Originally from New Jersey, he now lives in Los Angeles.

Time for the Churches to Render unto Caesar

    With the U.S. debt at $14 trillion and change, Republicans have chosen to balance the budget much like the medieval kings and their priestly partners financed their crusades—shaking down the peasants with threats of hellfire. Or death. In modern terms, this means shutting down government services, busting unions, and eliminating Medicare. What neither medieval monarchs nor medievalist Republicans dare do is tax the guys who make the most money without contributing to the kitty—the churches. It’s time for that to change.

    In Matthew 22:21, Jesus was asked if Jews should pay taxes to the pagan government of Rome, and he famously answered, “Render therefore unto Caesar that which Caesar’s, and unto God that which is God’s.” In other words: Yes! Pay up! Send your taxes to Rome, commit your soul to God, keep those priorities straight, and you’ll be in good stead with the Lord come the day when all shall hit the fan.

    But churches, especially the ones that specialize in berating us with the mantra of “personal responsibility,” and never-you-mind looking for government assistance, have long been America’s top freeloaders. What else do you call benefitting from national defense, state highways, and local trash collection, and not paying a dime for any of it?   
    According to the report, “Giving USA”, Americans donated roughly $93 billion to religious organizations in 2005. Some of the biggies, like the Catholic, Mormon and Baptist churches, could qualify as Fortune 500 entities. The Mormons, for example, haul in some 7 billion a year in tax-free donations. And this doesn’t count the volunteer labor they get—from investment and legal advice, to real estate consulting, to preschool instruction, barn-raisings, bake sales, and whatever all those altar boys do. 
    Yes, of course, much of their money is used for charitable causes, and that’s all very nice. But can’t they deduct their charitable contributions from their overall revenues like the rest of us?

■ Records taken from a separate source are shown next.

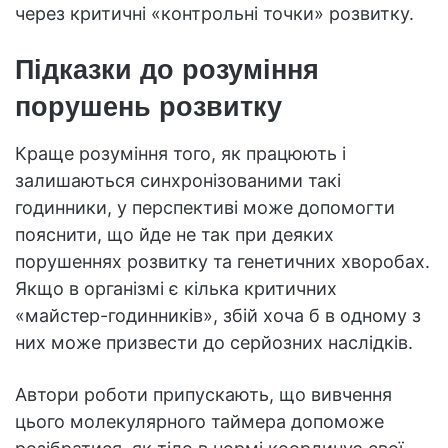
через критичні «контрольні точки» розвитку.
Підказки до розуміння
порушень розвитку
Краще розуміння того, як працюють і
залишаються синхронізованими такі
годинники, у перспективі може допомогти
пояснити, що йде не так при деяких
порушеннях розвитку та генетичних хворобах.
Якщо в організмі є кілька критичних
«майстер-годинників», збій хоча б в одному з
них може призвести до серйозних наслідків.
Автори роботи припускають, що вивчення
цього молекулярного таймера допоможе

And while others non-profits have to open their books for audit and public scrutiny (they have to file a 990 statement), churches don’t have to. They go on the honor system. I wish the IRS would take my word on how much money I give away.

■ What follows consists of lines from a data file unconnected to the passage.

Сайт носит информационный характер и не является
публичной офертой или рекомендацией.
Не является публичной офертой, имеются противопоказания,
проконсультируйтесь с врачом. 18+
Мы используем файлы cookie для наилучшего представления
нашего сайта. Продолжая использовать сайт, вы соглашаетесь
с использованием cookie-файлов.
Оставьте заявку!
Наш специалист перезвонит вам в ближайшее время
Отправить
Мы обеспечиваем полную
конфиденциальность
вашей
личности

    The point is not to bilk the churches, but simply to avoid giving them preferential treatment just because they claim a voice in the sky told them to be generous. (Advice they only occasionally follow.) In fact, the Constitution requires they get no special treatment at all: “Congress shall make no law respecting an establishment of religion…” states the First Amendment. Yet, specifying religion as a tax-free entity is doing just that. Further, the IRS has to judge which entities are real religions (try starting one in your basement and then deducting all your living expenses) and which are not.

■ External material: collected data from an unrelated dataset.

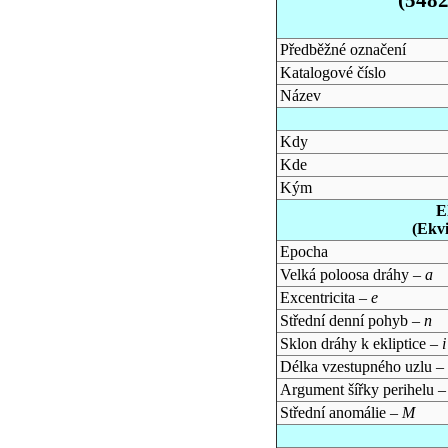
Předběžné označení
Katalogové číslo
Název
Kdy
Kde
Kým
E
(Ekv
Epocha
Velká poloosa dráhy –
a
Excentricita –
e
Střední denní pohyb –
n
Sklon dráhy k ekliptice –
i
Délka vzestupného uzlu –
Argument šířky perihelu 
Střední anomálie –
M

    An IRS attorney cites an example of a “brothel church” where sisterly love is offered to male parishioners in exchange for donations. In Hardenburgh, New York several years ago, 235 of the 239 property owners in that town were granted religious tax exemption because the properties of the owners were made branches of the mail-order ” Universal Life Church.” In Wisconsin, tax-exempt church holdings include hotels, pay parking lots, farms, and communion wafer bakeries. Overall, at least $4.2 billion in tax-exempt religious property now exists in that state alone.
    All of this forces the government to decide what constitutes a genuine religion vs. a woozy cult or a cabal of con artists—a constitutional no-no. Time for the people of faith to help with our looming debts, and for Uncle Sam to treat all God’s children the same.